GOAL OF THE EXERCISE:
Repeat, exactly and in full, the lines of the listing below, but without any pictures.

DATA:
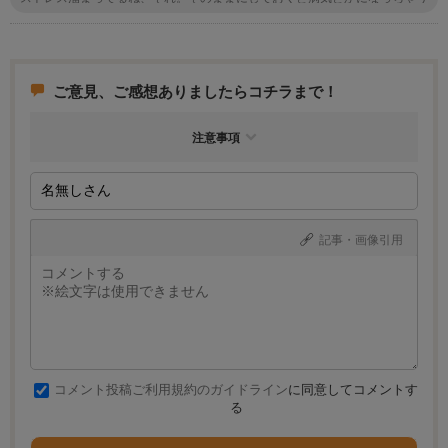
かも。ストレス発散できるようにたっぷり遊んであげなきゃ！
ご意見、ご感想ありましたらコチラまで！
注意事項
記事・画像引用
コメント投稿ご利用規約のガイドライン
に同意してコメントす
る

ANSWER SPACE:
かも。ストレス発散できるようにたっぷり遊んであげなきゃ！
ご意見、ご感想ありましたらコチラまで！
注意事項
記事・画像引用
コメント投稿ご利用規約のガイドライン
に同意してコメントす
る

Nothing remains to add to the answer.